The flood the next year was off the charts, reminding locals of the Great Flood of 1993, one of the worst in U.S. history. Those combined events led to the convening of an advisory working group to look at ways to mitigate such scenarios in the future. Out of that came the recommendation to develop a hydrology information system, to kind of emulate the one that’s been in place in Iowa for the last 13 years.

“What was different about this [2019] flood and what really piqued people’s interest was the duration,” said Jennifer Hoggatt, director of the Water Resources Center for the state’s Department of Natural Resources. Some areas of the state were in official flood stage for more than 270 days, Hoggatt said.

“It was really the fact that folks dealt with this from the spring through the summer and really saw a need to do something different,” she said.

One of the things Missouri intends to do, as Iowa has done, is create a web-based system with mapping for residents and other stakeholders to go to for information about precipitation. Iowa uses a variety of tools, including sensors to monitor areas throughout the state for precipitation, and puts into effect the U.S. Geological Survey stream gauge system and the National Weather Service system.

“They can give folks a ‘Here’s the risk level coming over the next week, what does that mean for you,’ assessment,” Hoggatt said.

The Iowa Flood Information System, within the Iowa Flood Center, has had 13 years to develop and has become a source that residents use when presented with the possibility of flooding. During a recent flood, the system had more than 300,000 visits from Iowans on a Friday evening between 5 p.m. and 7 p.m.

Visitors to the site see where they are in a flood plain and what the forecasted flood levels are for each area, and can zoom in on areas for specifics. “It’s a one-stop shop,” said Dr.
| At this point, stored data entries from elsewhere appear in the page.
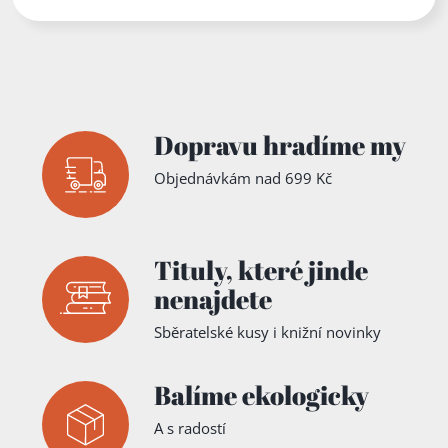
devadesá
tých let
20. století
Dopravu hradíme my
Objednávkám nad 699 Kč
Tituly,
které jinde
nenajdete
Sběratelské kusy i knižní novinky
Balíme ekologicky
A s radostí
Larry Weber, professor in the Iowa Flood Center at the Iowa College of Engineering and one of the founders of the flood center.

“It’s more than just warning people,” Weber said. “It’s the literacy part. We have the online system that provides data and information from National Weather Service, U.S. Geological Survey, Army Corps of Engineers, FEMA, and puts it all in one system that’s built on Google maps.”

Back in Missouri, Hoggatt said the center will do much more than warn residents, but will also match parts of the state that have no water with other areas with plenty of it to share resources.

Soil moisture monitoring is part of that equation, not only for predicting which areas will flood but also for understanding where water is to help agriculture and other needs.

Hoggatt said the state has old river channels buried during the glacial period that it wants to “mine” for resources. “We know there is still water in those channels that is usable, but it’s kind of hard finding where those are and so we’re looking to do some pinpoint mapping," she explained.

It’s been documented that Missouri has gotten warmer and wetter during the last few decades.

“Most notably, with temperatures since almost the past 25 years, we’ve been in an unprecedented warm period,” said Pat Guinan, professor of climatology at the University of Missouri Extension. “Precipitation-wise we’re in an unprecedented wet period,” he added.

He said in records going back to 1895, four of the five wettest years have occurred since 1970. He said during that period the state has seen more extreme events as well, including “three-inch” rain — that is three or more inches during a 24-hour period.

“If you were looking at three-inch events going back to 1895, using weather stations associated with the National Weather Service, the trend during the past 20 years is a 37 percent increase in those events,” Guinan said.

“We’ve seen some historic flooding over the past few decades, and all the precipitation we’ve documented backs that up.”